• The task
Tell how many lines of the entries below include the string "Waterfall". Respond with the number alone.

BEGIN Supplied material

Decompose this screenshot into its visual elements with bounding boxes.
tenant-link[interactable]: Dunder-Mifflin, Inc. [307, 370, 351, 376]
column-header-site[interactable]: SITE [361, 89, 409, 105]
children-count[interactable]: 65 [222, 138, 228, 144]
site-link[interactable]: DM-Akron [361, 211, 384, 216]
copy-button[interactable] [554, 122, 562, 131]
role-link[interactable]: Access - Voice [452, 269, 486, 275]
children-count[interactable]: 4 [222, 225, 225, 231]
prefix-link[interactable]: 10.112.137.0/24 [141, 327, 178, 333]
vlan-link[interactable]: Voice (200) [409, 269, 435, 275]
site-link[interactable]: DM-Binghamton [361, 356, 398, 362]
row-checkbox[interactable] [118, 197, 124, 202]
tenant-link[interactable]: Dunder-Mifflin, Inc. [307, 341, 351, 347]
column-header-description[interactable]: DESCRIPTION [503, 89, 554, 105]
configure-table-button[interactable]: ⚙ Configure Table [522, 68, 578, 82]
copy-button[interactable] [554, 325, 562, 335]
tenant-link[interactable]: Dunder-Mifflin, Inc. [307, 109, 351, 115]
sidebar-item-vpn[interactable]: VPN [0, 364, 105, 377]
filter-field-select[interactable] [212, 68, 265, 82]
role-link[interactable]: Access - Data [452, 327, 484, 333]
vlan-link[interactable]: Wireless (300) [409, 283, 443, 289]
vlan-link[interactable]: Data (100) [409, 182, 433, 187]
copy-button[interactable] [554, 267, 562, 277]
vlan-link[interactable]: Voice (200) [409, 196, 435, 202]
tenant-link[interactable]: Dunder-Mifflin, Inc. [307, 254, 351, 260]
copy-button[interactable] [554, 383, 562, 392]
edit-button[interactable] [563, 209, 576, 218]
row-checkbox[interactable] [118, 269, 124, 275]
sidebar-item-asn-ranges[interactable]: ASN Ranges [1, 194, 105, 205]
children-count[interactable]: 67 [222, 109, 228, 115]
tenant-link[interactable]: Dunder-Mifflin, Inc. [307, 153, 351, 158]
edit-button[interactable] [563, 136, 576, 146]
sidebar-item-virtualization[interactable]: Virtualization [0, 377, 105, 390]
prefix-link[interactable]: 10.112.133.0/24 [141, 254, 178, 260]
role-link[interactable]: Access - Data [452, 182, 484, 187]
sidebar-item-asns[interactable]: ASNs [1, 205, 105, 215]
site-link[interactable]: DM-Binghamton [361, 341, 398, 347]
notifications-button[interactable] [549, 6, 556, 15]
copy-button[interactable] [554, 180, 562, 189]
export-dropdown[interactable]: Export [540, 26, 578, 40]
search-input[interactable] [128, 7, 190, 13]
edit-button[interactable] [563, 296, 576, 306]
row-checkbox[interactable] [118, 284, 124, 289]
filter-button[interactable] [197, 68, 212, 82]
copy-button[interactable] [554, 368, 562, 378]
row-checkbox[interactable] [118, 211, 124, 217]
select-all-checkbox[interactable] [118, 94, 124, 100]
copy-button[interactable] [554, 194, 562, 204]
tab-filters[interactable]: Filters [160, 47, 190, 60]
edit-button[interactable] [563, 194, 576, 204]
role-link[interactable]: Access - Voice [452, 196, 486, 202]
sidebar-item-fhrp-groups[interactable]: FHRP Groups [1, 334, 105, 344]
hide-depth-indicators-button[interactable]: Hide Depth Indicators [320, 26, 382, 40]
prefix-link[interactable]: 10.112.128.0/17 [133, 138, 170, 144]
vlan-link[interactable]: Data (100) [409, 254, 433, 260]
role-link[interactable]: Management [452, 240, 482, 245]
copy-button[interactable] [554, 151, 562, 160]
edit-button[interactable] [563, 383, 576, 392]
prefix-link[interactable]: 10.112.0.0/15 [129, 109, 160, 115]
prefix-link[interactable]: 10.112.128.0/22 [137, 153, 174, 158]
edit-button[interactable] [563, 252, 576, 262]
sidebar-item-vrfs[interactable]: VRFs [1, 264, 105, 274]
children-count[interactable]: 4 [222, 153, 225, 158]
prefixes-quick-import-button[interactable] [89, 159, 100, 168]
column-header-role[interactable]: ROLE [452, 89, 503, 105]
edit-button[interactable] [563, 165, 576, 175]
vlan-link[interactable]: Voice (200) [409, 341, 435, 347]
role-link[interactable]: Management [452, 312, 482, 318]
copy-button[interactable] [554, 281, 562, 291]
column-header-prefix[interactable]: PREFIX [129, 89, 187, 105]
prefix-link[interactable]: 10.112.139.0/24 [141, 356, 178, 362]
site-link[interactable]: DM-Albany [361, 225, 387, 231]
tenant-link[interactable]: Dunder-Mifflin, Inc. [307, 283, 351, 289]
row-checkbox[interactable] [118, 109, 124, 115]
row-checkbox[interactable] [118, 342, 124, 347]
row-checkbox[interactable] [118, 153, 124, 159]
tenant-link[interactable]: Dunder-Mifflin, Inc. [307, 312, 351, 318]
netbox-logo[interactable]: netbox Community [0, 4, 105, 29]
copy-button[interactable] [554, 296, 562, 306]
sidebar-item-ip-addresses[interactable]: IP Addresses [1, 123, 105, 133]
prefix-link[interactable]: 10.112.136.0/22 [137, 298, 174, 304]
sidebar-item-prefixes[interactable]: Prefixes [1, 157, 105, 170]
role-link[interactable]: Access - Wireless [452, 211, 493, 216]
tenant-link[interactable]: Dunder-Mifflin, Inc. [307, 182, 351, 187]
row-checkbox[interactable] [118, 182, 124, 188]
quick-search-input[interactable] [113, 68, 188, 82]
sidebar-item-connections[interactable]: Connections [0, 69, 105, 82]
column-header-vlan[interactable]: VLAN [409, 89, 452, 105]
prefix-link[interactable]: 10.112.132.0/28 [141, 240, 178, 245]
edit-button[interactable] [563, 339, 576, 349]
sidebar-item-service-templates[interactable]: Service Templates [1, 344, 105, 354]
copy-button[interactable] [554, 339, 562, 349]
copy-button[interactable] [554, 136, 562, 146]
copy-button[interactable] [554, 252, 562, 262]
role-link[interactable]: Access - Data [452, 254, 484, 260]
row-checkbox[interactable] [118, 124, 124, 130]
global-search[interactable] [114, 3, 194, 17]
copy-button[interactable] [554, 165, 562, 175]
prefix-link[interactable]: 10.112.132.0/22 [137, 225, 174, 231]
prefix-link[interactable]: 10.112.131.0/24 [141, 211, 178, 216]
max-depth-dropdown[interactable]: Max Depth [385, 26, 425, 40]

END Supplied material
BEGIN Supplied material

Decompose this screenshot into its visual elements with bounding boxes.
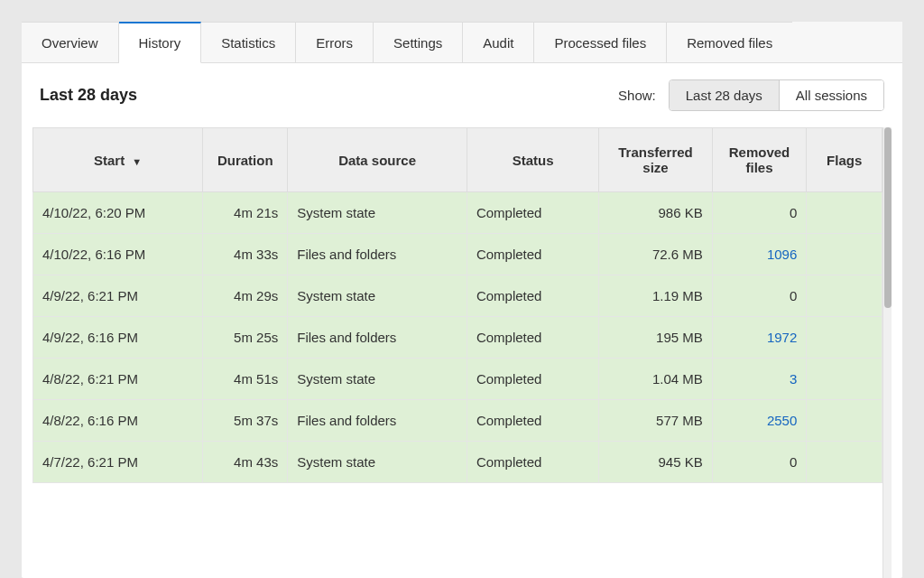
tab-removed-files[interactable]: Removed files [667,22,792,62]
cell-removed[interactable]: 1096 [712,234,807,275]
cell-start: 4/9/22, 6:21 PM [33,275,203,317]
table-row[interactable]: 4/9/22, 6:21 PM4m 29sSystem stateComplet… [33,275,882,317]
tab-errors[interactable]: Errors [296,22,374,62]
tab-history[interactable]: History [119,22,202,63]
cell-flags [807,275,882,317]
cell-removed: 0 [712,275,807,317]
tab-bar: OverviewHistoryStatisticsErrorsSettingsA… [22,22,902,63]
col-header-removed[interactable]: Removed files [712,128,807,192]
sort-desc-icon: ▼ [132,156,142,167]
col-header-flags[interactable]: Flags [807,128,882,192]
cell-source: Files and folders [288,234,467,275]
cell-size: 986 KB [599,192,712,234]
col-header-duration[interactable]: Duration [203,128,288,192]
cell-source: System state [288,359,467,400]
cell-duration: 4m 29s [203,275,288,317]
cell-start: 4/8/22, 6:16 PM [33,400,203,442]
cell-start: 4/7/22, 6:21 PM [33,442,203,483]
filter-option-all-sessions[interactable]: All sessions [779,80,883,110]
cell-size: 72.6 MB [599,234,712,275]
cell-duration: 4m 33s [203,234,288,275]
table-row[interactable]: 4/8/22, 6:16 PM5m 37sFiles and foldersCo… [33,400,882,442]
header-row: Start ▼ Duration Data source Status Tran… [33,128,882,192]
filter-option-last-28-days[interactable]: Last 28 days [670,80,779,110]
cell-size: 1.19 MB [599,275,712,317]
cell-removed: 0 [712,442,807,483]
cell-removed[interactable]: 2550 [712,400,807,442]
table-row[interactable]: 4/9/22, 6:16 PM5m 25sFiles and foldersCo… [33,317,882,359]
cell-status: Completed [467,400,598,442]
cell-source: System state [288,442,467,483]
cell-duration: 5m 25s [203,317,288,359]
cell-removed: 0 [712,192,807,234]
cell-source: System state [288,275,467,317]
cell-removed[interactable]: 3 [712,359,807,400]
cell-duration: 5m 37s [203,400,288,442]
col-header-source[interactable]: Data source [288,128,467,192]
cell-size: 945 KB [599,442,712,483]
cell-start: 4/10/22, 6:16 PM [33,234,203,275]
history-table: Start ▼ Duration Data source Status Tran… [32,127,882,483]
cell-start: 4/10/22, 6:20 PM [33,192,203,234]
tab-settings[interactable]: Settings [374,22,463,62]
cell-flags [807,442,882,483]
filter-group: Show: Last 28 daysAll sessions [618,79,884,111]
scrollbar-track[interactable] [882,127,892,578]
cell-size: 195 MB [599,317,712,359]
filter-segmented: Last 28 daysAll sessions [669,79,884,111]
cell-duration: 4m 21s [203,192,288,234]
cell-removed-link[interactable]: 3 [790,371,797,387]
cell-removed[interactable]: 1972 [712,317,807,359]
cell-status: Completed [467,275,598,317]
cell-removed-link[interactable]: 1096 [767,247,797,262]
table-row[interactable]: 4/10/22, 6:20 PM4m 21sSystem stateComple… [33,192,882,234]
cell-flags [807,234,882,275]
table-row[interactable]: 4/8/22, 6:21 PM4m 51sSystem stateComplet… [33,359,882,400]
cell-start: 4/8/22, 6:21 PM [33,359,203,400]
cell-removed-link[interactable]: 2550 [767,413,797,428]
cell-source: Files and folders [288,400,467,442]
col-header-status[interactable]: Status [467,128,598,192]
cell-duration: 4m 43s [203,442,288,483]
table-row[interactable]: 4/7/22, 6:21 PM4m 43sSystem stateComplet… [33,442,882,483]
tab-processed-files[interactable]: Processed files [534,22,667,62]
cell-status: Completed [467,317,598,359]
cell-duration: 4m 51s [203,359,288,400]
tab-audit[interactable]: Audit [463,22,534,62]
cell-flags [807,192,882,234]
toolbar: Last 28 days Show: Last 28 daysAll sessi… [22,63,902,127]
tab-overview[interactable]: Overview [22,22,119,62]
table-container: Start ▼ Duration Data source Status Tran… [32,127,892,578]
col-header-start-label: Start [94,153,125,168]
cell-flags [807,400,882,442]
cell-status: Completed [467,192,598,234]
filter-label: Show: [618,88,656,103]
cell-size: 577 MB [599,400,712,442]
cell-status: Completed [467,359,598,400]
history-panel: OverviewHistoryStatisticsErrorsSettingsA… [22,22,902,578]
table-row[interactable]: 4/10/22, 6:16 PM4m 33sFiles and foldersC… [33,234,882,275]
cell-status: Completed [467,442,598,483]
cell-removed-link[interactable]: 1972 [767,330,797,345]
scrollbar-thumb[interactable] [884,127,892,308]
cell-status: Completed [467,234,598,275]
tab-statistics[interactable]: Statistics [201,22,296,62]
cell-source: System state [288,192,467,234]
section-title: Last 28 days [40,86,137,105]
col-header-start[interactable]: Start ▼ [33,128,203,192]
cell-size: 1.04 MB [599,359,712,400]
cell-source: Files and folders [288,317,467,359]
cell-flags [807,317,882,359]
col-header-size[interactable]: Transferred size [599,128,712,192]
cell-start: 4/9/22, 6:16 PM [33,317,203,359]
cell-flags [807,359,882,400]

END Supplied material
BEGIN Supplied material

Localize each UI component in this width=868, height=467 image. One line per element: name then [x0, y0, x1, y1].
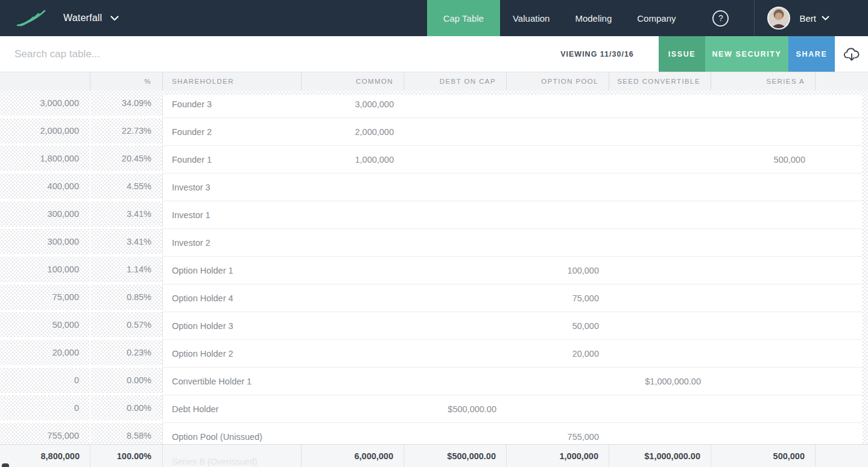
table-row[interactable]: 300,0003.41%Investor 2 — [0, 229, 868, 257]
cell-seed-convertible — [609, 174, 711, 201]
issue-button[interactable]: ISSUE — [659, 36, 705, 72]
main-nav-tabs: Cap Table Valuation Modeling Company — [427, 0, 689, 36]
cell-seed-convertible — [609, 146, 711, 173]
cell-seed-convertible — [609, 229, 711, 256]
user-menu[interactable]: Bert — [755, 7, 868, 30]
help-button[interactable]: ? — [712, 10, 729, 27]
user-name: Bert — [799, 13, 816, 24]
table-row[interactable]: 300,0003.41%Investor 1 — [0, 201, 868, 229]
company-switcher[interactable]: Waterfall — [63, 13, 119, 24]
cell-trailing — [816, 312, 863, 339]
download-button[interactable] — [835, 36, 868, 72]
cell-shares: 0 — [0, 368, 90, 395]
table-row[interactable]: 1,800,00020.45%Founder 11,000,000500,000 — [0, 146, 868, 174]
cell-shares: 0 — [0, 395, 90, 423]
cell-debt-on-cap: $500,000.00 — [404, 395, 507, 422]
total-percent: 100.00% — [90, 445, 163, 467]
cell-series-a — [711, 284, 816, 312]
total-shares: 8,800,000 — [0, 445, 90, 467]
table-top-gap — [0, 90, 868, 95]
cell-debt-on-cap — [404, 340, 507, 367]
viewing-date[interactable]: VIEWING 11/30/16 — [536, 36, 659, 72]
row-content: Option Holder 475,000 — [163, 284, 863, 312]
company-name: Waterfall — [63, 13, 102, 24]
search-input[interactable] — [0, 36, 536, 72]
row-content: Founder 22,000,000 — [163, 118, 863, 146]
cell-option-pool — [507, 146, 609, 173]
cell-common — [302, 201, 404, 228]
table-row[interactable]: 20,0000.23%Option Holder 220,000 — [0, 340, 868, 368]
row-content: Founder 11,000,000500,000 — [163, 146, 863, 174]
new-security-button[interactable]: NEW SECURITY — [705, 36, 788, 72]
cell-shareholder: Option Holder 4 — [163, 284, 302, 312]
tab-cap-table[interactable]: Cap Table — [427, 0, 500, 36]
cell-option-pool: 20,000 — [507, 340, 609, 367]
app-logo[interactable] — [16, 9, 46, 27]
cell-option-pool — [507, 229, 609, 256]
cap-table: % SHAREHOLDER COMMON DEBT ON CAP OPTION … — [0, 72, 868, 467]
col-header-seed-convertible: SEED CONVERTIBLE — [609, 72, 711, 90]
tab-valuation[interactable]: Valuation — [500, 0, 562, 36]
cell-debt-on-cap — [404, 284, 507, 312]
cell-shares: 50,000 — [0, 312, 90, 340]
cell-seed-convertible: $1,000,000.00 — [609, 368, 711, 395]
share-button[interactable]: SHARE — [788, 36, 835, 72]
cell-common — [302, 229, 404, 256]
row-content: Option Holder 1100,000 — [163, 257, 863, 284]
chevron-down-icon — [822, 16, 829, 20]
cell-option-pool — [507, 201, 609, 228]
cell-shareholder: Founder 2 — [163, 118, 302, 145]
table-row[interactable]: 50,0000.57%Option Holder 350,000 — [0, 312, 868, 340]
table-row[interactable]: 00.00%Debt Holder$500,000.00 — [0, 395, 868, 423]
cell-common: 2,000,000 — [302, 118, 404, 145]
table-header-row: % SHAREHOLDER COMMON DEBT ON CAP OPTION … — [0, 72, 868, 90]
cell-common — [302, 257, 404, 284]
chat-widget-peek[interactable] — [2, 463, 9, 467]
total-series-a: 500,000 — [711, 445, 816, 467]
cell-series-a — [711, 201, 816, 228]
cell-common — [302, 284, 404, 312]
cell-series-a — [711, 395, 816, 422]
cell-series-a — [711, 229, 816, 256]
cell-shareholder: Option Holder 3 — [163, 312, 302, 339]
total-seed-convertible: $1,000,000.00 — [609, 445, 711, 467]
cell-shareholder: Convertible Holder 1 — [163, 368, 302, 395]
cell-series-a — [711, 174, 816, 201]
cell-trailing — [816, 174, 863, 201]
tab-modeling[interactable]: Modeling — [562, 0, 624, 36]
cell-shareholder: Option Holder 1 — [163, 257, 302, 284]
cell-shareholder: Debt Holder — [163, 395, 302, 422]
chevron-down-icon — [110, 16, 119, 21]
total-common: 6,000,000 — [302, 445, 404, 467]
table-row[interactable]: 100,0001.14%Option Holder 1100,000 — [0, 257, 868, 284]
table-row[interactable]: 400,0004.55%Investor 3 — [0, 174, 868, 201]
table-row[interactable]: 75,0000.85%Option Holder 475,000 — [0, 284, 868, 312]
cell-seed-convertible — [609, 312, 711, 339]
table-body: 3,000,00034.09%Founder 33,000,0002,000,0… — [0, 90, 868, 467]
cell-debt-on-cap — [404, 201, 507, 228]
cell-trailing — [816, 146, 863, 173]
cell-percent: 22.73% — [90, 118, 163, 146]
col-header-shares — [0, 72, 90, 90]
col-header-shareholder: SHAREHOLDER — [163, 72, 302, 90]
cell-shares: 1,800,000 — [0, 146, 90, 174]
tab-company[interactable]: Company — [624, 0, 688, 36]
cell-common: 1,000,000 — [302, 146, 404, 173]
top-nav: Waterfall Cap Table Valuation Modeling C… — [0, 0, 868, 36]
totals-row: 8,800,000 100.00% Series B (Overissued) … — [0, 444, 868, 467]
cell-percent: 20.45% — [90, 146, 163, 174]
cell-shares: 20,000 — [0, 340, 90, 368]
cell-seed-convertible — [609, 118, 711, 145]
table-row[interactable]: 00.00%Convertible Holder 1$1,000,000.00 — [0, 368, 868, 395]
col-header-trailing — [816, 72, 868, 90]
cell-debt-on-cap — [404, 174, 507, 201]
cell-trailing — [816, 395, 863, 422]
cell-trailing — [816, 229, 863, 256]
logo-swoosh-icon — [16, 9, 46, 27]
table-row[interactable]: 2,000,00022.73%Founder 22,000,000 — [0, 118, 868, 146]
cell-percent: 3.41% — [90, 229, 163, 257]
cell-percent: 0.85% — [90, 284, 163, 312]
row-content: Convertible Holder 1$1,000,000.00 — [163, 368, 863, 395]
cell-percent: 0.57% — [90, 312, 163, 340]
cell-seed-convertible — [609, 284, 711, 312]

END Supplied material

• Written response
3